As we waited, I pawed through the menu, an exhaustive selection of sandwiches, pastas, and tacos. The drink menu was a little booklet with full-color photos of well-known cocktails: margaritas, martinis, Bloody Marys. Something under the Tuesday specials piqued my curiosity.

“What’s a Sexy Alligator?” I asked the bartender, Linda, once she sauntered over.

“Midori, Razzmatazz liqueur, and Jäger, layered.” I blinked. Not ready for that. “Well, what do you usually drink?” Linda asked. She was cute and bespectacled, with a friendly smile. I told her about my special friendship with vodka. 

“Okay, Deep Eddy and Coke,” she said. 

Next thing I knew, that’s what I had in my hand. It was a very stiff pour. To hide the fact that my eyes were watering—just a little, okay?—I took a look around. ESPN lit up screens in every direction. There were football players’ cement hand imprints on the walls and, overhead, a canopy of Cowboys banners. The building itself is mostly wood and quite old. According to Linda, The Wild Turkey has been around more than 30 years. 

“You pour a strong drink,” I said, dutifully draining my glass.

“We make them how they should be,” Linda said. “We’re not about fancy cocktails. You tell me what you like, and I’ll make it.” She said she has worked at The Wild Turkey for about three years. 

I really liked Linda. I wasn’t the only one. Our chat was soon disrupted by a big, bearded guy.

LIGHT FIXTURE: The Wild Turkey has been on Walnut Hill Lane for more than three decades.
“Hi, Rey,” Linda said.   

“I needed to say goodbye to the prettiest girl,” he said. 

“You’re drunk.” She circled around the bar to give him a hug. 

“If you ever need anything—” 

“I know,” she interrupted. “I’ll just give you a call.” 

Seeing everyone so at home made me feel like a regular who’d been coming in for years. As I sat at the old wooden bar, I witnessed an interesting collection of patrons: families coming in for dinner; a beautiful lady who liked my friend’s hair; a young couple eagerly anticipating the next karaoke night. “Except sometimes we get too drunk,” the woman lamented.
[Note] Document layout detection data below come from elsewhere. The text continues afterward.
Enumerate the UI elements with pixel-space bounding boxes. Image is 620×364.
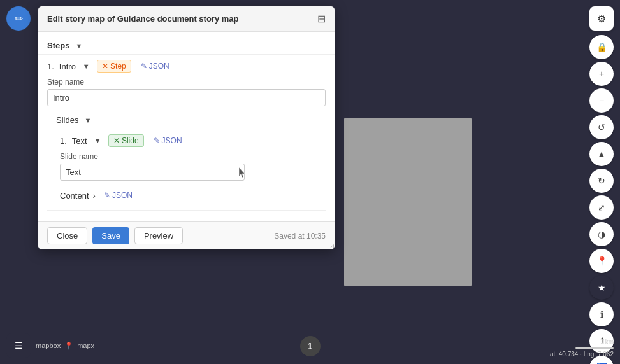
slide-name-field-group: Slide name xyxy=(60,152,313,181)
slide-tag-button[interactable]: ✕ Slide xyxy=(108,134,144,147)
content-chevron-icon: › xyxy=(93,191,96,200)
settings-button[interactable]: ⚙ xyxy=(589,6,614,31)
coordinates-label: Lat: 40.734 · Lng: 7.062 xyxy=(546,351,614,358)
map-scale-bar: 1km Lat: 40.734 · Lng: 7.062 xyxy=(546,339,614,358)
expand-button[interactable]: ⤢ xyxy=(589,195,614,220)
slide-name-field-label: Slide name xyxy=(60,152,313,161)
list-button[interactable]: ☰ xyxy=(6,333,31,358)
step-intro-container: 1. Intro ▼ ✕ Step ✎ JSON Step name Slide… xyxy=(38,55,335,216)
slide-text-container: 1. Text ▼ ✕ Slide ✎ JSON Slide name C xyxy=(47,129,326,211)
slide-text-row: 1. Text ▼ ✕ Slide ✎ JSON xyxy=(60,134,313,147)
gear-icon: ⚙ xyxy=(597,13,606,25)
steps-section-header: Steps ▼ xyxy=(38,37,335,55)
pencil-icon: ✎ xyxy=(104,191,110,200)
bottom-left-bar: ☰ mapbox 📍 mapx xyxy=(6,333,94,358)
slides-chevron-button[interactable]: ▼ xyxy=(82,116,93,125)
attribution: mapbox 📍 mapx xyxy=(36,342,94,350)
scale-line xyxy=(575,347,614,349)
zoom-out-button[interactable]: − xyxy=(589,88,614,113)
step-indicator: 1 xyxy=(300,336,321,356)
slides-section-header: Slides ▼ xyxy=(47,111,326,129)
list-icon: ☰ xyxy=(15,340,23,351)
dialog-minimize-button[interactable]: ⊟ xyxy=(317,13,326,25)
step-name-label: Intro xyxy=(59,62,76,71)
pencil-icon: ✎ xyxy=(154,136,160,145)
slide-name-input[interactable] xyxy=(60,164,245,181)
slide-json-label: JSON xyxy=(162,136,182,145)
scale-label: 1km xyxy=(602,339,614,346)
step-json-label: JSON xyxy=(149,62,169,71)
slide-json-button[interactable]: ✎ JSON xyxy=(149,135,187,146)
dialog-title: Edit story map of Guidance document stor… xyxy=(47,14,239,24)
save-button[interactable]: Save xyxy=(92,227,129,244)
content-label: Content xyxy=(60,191,89,200)
map-controls-panel: 🔒 + − ↺ ▲ ↻ ⤢ ◑ 📍 ★ ℹ ⤴ ♿ ⊞ xyxy=(589,35,614,364)
step-name-input[interactable] xyxy=(47,89,326,106)
slide-expand-button[interactable]: ▼ xyxy=(92,136,103,145)
step-json-button[interactable]: ✎ JSON xyxy=(136,60,174,72)
lock-button[interactable]: 🔒 xyxy=(589,35,614,59)
steps-label: Steps xyxy=(47,41,69,50)
steps-chevron-button[interactable]: ▼ xyxy=(73,41,84,50)
step-intro-row: 1. Intro ▼ ✕ Step ✎ JSON xyxy=(47,60,326,73)
pin-icon: 📍 xyxy=(64,342,73,350)
slide-name-label: Text xyxy=(72,136,87,146)
refresh-button[interactable]: ↺ xyxy=(589,115,614,139)
footer-action-buttons: Close Save Preview xyxy=(47,227,183,244)
step-number-label: 1. xyxy=(47,62,54,71)
location-button[interactable]: 📍 xyxy=(589,249,614,273)
edit-mode-button[interactable]: ✏ xyxy=(6,6,31,31)
content-row: Content › ✎ JSON xyxy=(60,186,313,205)
zoom-in-button[interactable]: + xyxy=(589,62,614,86)
edit-story-map-dialog: Edit story map of Guidance document stor… xyxy=(38,6,335,249)
mapx-label: mapx xyxy=(77,342,94,349)
content-json-label: JSON xyxy=(112,191,133,200)
close-button[interactable]: Close xyxy=(47,227,87,244)
content-json-button[interactable]: ✎ JSON xyxy=(99,190,137,201)
step-number: 1 xyxy=(300,336,321,356)
mapbox-label: mapbox xyxy=(36,342,61,349)
dialog-footer: Close Save Preview Saved at 10:35 xyxy=(38,221,335,249)
step-name-field-group: Step name xyxy=(47,78,326,106)
dialog-header: Edit story map of Guidance document stor… xyxy=(38,6,335,32)
pencil-icon: ✎ xyxy=(141,62,147,71)
slide-number-label: 1. xyxy=(60,136,67,146)
step-expand-button[interactable]: ▼ xyxy=(81,62,92,71)
preview-button[interactable]: Preview xyxy=(134,227,183,244)
map-preview-rect xyxy=(344,118,472,286)
slides-label: Slides xyxy=(56,115,78,125)
dialog-body: Steps ▼ 1. Intro ▼ ✕ Step ✎ JSON Step na… xyxy=(38,32,335,221)
star-button[interactable]: ★ xyxy=(589,276,614,300)
step-name-field-label: Step name xyxy=(47,78,326,87)
info-button[interactable]: ℹ xyxy=(589,302,614,326)
rotate-button[interactable]: ↻ xyxy=(589,169,614,193)
compass-button[interactable]: ▲ xyxy=(589,142,614,166)
resize-handle[interactable]: ⊿ xyxy=(327,242,335,249)
pencil-icon: ✏ xyxy=(15,13,23,25)
step-tag-button[interactable]: ✕ Step xyxy=(97,60,131,73)
saved-status: Saved at 10:35 xyxy=(274,232,326,241)
contrast-button[interactable]: ◑ xyxy=(589,222,614,246)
As much as we all love fancy-schmancy cocktails and posh bars with upcycled furniture, The Wild Turkey is the kind of place where they pour drinks the way you’d pour them yourself. It’s t-shirts and flip-flops. It’s casual conversation and a bartender who laughs at your jokes but isn’t afraid to call you out. 

There’s no place like home. But a bar that feels like home might be even better.